Su uno degli aspetti più
controversi della Chiesa, centralismo romano e localismi, pur approvando “che
le Chiese locali siano il più possibile autonome e vitali, senza bisogno di
assistenza da parte di Roma”, ribadisce che “è importante anche che [esse]

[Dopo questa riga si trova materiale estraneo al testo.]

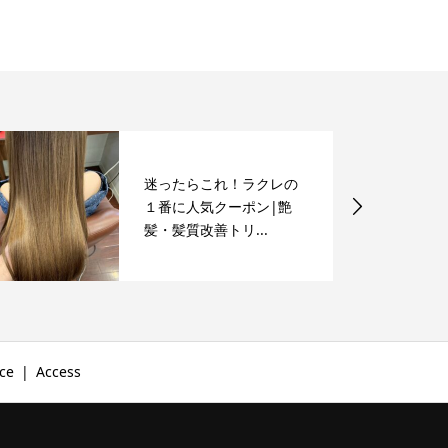
迷ったらこれ！ラクレの
１番に人気クーポン|艶
髪・髪質改善トリ...
ce
Access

restino aperte le une verso le altre e anche verso il ministero petrino, perché
altrimenti è facile che prevalga l’elemento politico, nazionale, e si crei un
impoverimento culturale” e che “non è possibile fare a meno del ministero
petrino e del ministero dell’unità”.
Nel suo lungo percorso di docente
è importante e significativo il suo esordio, che non fu affatto facile. Su di
lui si incentrarono non pochi sospetti, addirittura di eresia. Accadde quando,
in seguito alla sua esperienza di cappellano a Bogenhausen, pubblicò nel 1958
l’articolo “I nuovi pagani e la Chiesa” e quando sostenne a Frisinga l’esame di
abilitazione alla libera docenza. Fu per lui un’autentica umiliazione, lo
superò non senza contrasti; ebbe la sensazione di trovarsi “sull’orlo di un
baratro”. E tuttavia quell’esperienza la visse come una prova di vita
importante. “Credo che per un giovane sia pericoloso bruciare una tappa dietro
l’altra ricevendo sempre e solo elogi”. Aveva ottenuto il dottorato, ora
l’abilitazione. Tutto molto in fretta. “Era giusto – dice – che subissi
quell’umiliazione”. Ma anche dopo non gli fu facile l’avvio accademico e spesso
entrò in conflitto coi suoi colleghi in teologia. Insomma, letti con un minimo
di dietrologia, contrasti e difficoltà hanno un significato diverso e forse
mettono in una luce diversa le sue dimissioni da papa.
Personaggio amletico o, come lui
ama dirsi, agostiniano, Ratzinger è incerto, dubbioso; ricorda il nostro
Petrarca del Secretum, agostiniano
pure lui. Che fosse incerto lo dimostra perfino nell’uso della matita anziché
della penna: “Scrivevo così da ragazzo e mi è rimasta l’abitudine. La matita ha
il vantaggio che si può cancellare. Quando scrivo con l’inchiostro, ciò che è
scritto è scritto”.
Ma, nonostante le difficoltà e le
incomprensioni, la carriera di accademico di Ratzinger passa di successo in
successo, Bonn, Münster, Tubinga, Ratisbona; poi la carriera religiosa con la
nomina di vescovo a Monaco.
La sua affermazione più
importante e decisiva fu quando chiamato dal Cardinale Josef Frings, prima
scrisse nel 1961 per suo conto la relazione di Genova, “Il Concilio e il
pensiero moderno”, con la quale si dava l’imput al Concilio e per la quale Giovanni
XXIII si congratulò, e poi teologo ufficiale del Concilio
Vaticano II. Nel 1977 fu nominato
arcivescovo di Monaco e Frisinga da Paolo VI; poi cardinale e infine Prefetto
della Congregazione per la dottrina della Fede (ex Sant’Uffizio) a Roma,
nominato da Giovanni Paolo II. Il 19 aprile del 2005 fu eletto papa col nome di
Benedetto XVI.
Il 28 febbraio del 2013 si
chiude, con le sue dimissioni, il cerchio della sua straordinaria carriera,
iniziata nelle difficoltà e nelle incomprensioni e finita in altrettante
difficoltà e incomprensioni.
E’ un libro, questo, che non
aggiunge granché al già conosciuto di questo controverso papa, ma, avendone
data egli stesso l’autorizzazione a pubblicarlo, costituisce un documento
essenziale per gli studiosi e gli storici.